The great lesson of the 1930s and 1940s was that trade was more important than just its economics: it was vital to international security. The international economic crisis and World War II were successive events in an interconnected nightmare, first trade barriers and currency wars, then worsening depression, aggressive nationalism and shooting wars.

It did not help to bankrupt rival nations, as the Allies, led by France, tried with Germany after World War I. Germany did not respond well. There was no point in imposing protective tariffs, because other countries would certainly retaliate – but the US Congress did so anyway, enacting the Smoot-Hawley tariff in 1930 (after protests from more than a thousand economists), which the Great Depression worsened.

After the Second World War, the victors – led by the United States – assumed, based on bitter experiences, that the catastrophe of the war had its roots in the economic nationalism that preceded it.

Allied efforts to build a new international order include not only political security organizations such as the United Nations and military alliances such as NATO, but also economic partnerships such as the World Bank, the IMF and Bretton Woods.

The postwar goal was not to make our friends, or even our rivals, suffer. It was to see them bloom. Preventing international depression was as important as preventing war. In contemporary (Trumpian) terms, making Mexico “pay” would simply have been self-defeating. The worse Mexico does, the more migrants cross our border.

Economists today are as convinced as they were in 1930 that trade in general makes all countries richer, even as affected countries deserve aid and retraining in specific sectors. In recent decades, trade has accomplished a miracle: millions of people in developing countries have been lifted out of poverty. Retreating from internationalism means retreating into a blinkered world of shrinking economic pies, in which each principality protects what it has rather than contributing to growth. Closed markets promote narrow thinking and nativist, biased societies. We have seen the political benefits of trade in our own lives. American military strength helped win the Cold War, but so did the example of American capitalism, which other people wanted to join. More than rockets, they wanted McDonald’s.

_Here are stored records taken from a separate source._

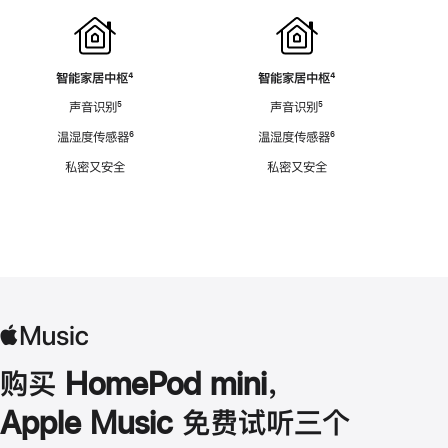
智能家居中枢
脚
⁴
智能家居中枢
脚
⁴
注
注
声音识别
脚
⁵
声音识别
脚
⁵
注
注
温湿度传感器
脚
⁶
温湿度传感器
脚
⁶
注
注
私密又安全
私密又安全
购买 HomePod mini，
Apple Music 免费试听三个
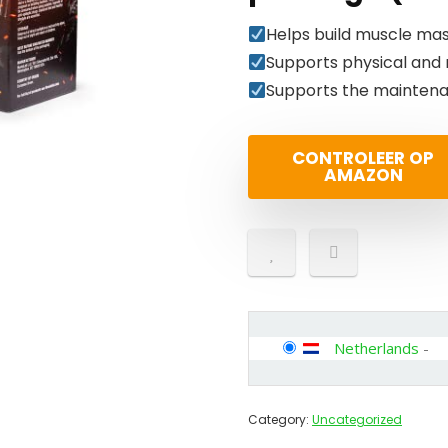
Helps build muscle mas
Supports physical an
Supports the maintenan
CONTROLEER OP
AMAZON
Netherlands
-
Category:
Uncategorized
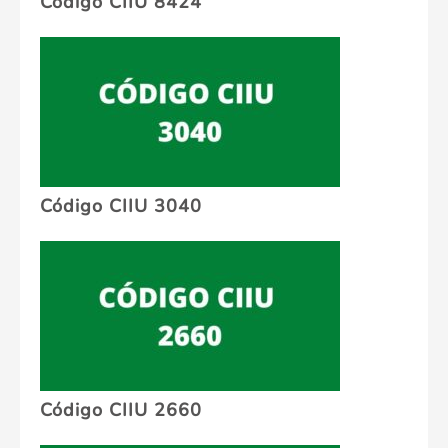
Código CIIU 8424
Código CIIU 3040
Código CIIU 2660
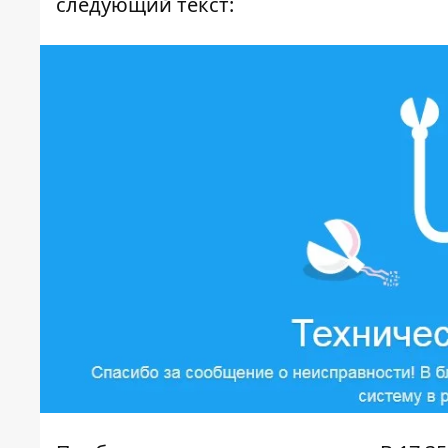
следующий текст:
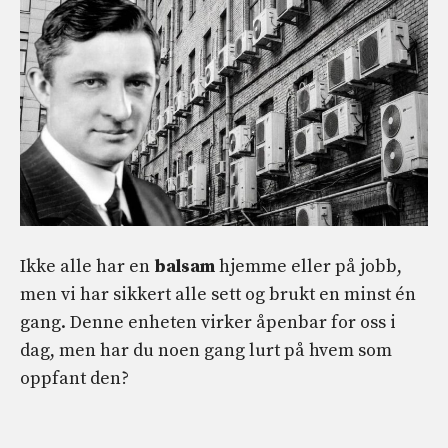
Ikke alle har en
balsam
hjemme eller på jobb,
men vi har sikkert alle sett og brukt en minst én
gang. Denne enheten virker åpenbar for oss i
dag, men har du noen gang lurt på hvem som
oppfant den?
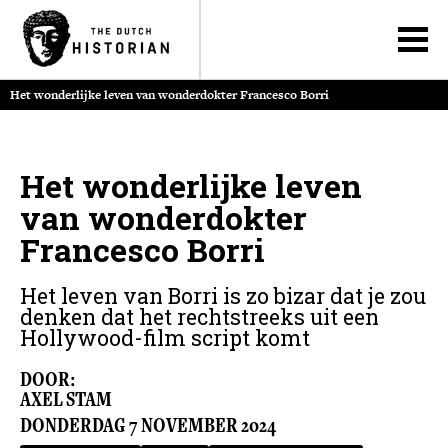
Het wonderlijke leven van wonderdokter Francesco Borri
Het wonderlijke leven
van wonderdokter
Francesco Borri
Het leven van Borri is zo bizar dat je zou
denken dat het rechtstreeks uit een
Hollywood-film script komt
DOOR:
AXEL STAM
DONDERDAG
7
NOVEMBER
2024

The White House has suggested that the acquisition of US Steel by Nippon, the world’s fourth-largest steelmaker, will be subject to a national security review by a group with White House and Cabinet-level participation known as the Committee on Foreign Investment in the United States. . The idea that foreign ownership of a U.S. steel mill poses a national security risk is ridiculous: There is no shortage of steel and Japan is a friend, not an enemy.

A negative decision would curb future investment in the United States and damage America’s partner in the Pacific, a crucial relationship as tensions with China rise. For the Japanese, it would revive memories of past racism. (According to The Wall Street Journal, Lourenco Goncalves, the CEO of Cleveland-Cliffs, was heard on a private call in which investors appeared to mock the accents of Nippon executives.) This is no way to treat an ally.

Mr. Trump is immune to such arguments. Mr. Biden should know better.

Roger Lowenstein is a journalist and author of ‘Ways and Means: Lincoln and His Cabinet and the Financing of the Civil War.’